(Records from a collection)
╭──

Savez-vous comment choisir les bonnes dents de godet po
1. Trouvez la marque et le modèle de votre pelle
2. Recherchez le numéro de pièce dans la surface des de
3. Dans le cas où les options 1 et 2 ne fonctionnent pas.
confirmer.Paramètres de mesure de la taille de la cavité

╰──
╭──

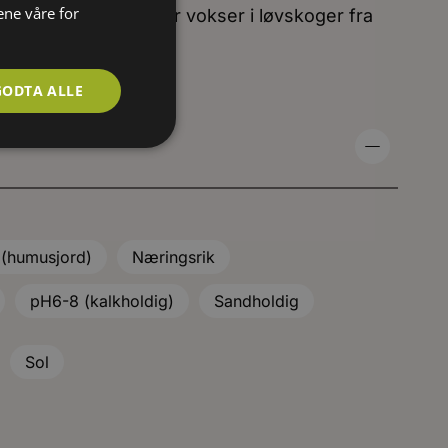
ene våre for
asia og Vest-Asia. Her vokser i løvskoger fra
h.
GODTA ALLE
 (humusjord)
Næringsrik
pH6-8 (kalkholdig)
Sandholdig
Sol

╰──

WHAT NEEDS TO BE DONE:
Using the records above, restate word for word the lines from the one with "Savez-vous comment choisir" through the one with "confirmer.Paramètres de mesure", both included.

FINISHED EXERCISE:
Savez-vous comment choisir les bonnes dents de godet po
1. Trouvez la marque et le modèle de votre pelle
2. Recherchez le numéro de pièce dans la surface des de
3. Dans le cas où les options 1 et 2 ne fonctionnent pas.
confirmer.Paramètres de mesure de la taille de la cavité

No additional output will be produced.